Haupia & Sweet Potato Square from Yama's Fish Market
As far as Hawaiian deserts go, you really can't go wrong combining the classic tastes of haupia and purple Okinawan sweet potato.  It's a great way to top off a good Hawaiian lunch.

Young's Fish Market by contrast, is a much older Hawaiian establishment (though not quite as old as Helena's).   It was started in the '50s, and the flavors reflect a much more old school Hawaiian taste.   They are the flavors that my dad remembers from when he grew up.   They also have the advantage of being probably one of the most accessible Hawaiian places.   Ono's for all it's fame, has no parking and the lines always run out the door.   Yama's has some parking but has very little seating, so we often wind up going to Old Stadium Park to eat.    Young's on the other hand, being in City Square (where the old Gem's used to be), has a ton of parking.   It also has ample nice air conditioned seating, and a nice old Hawaiian atmosphere.  

Squid Luau from Young's Fish Market
The first thing you notice about the squid luau from Young's, is that it is a much darker green in color.   The second thing that you notice is that the textures in it a slightly more distinct.  The taro leaves are a little less like a consistent mush, and slightly more distinguishable as leaves.   The deep, earthy, green flavor of the taro leaves is also a bit stronger in Young's squid luau.   The real kicker though, is the large, much more intense, pieces of squid in their squid luau.   It's got a very strong squid taste, that reminds me of the dried & brushed with sesame oil squids that my Po Po used to make.   This would be much more distinguishable from the beef or he'e luaus.    The old school flavor from Young's also permeates all of their other dishes.

Kalua Pig Plate at Young's Fish Market
The kalua pig from Young's is nice and juicy, and very smokey.   But the real nice surprise is the pipikaula on that plate.  It isn't dry or tough at all.   It's one of the softest, most moist and flavorful beef jerkies I've tasted.   Their poi is a wonderful smooth texture.   Add to that a nice piece of Okinawan sweet potato and some fresh lomi salmon and you've got quite a meal.

Lau Lau Plate at Young's Fish Market
The lau lau at Young's is also quite good.   Again the taro leaves are more flavorful than at other places.  The pork inside is also more moist and tender.  And like a true good Hawaiian place, it includes a piece of butterfish inside with the pork to add much more flavor.

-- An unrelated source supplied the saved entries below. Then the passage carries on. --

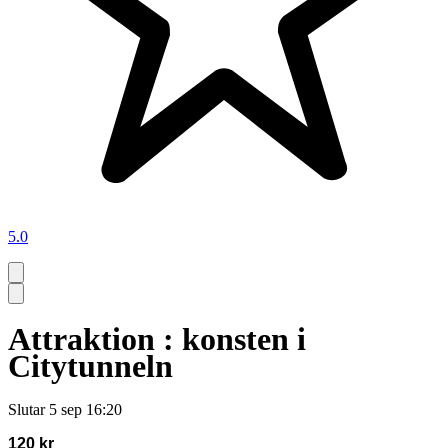
5.0
Attraktion : konsten i
Citytunneln
Slutar
5 sep 16:20
120 kr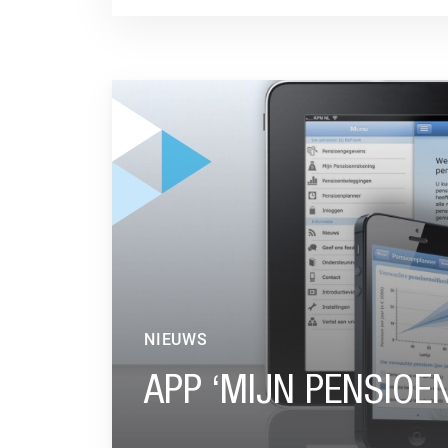
GA NAAR “APP ‘MIJN PENSIOEN’ KRIJGT EEN 
NIEUWS
APP ‘MIJN PENSIOE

Beef Stew at Young's Fish Market
The beef stew at Young's is also fantastic.   It also has that old Hawaiian flavor to it.   The meat is incredibly soft.   I would say this beef stew is one of the few that even rivals the one at Fresh Catch (although I would still give Fresh Catch the edge). 

I grew up with Yama's flavor, but I think I would give the edge to the squid luau at Young's.  It has a better texture, and the flavors of the taro leaf and the squid are much more intense.  I can see why people would find squid luau unappetizing.  Just this morning as I was changing my baby's diaper, I couldn't help but notice how the color and consistency of his poop was just like squid luau.   But if you can get past that image, the favor is so wonderfully deep and intense.   Maybe, like the spinach farmers, we just need some muscle bound Hawaiian sailor to champion cause of squid luau.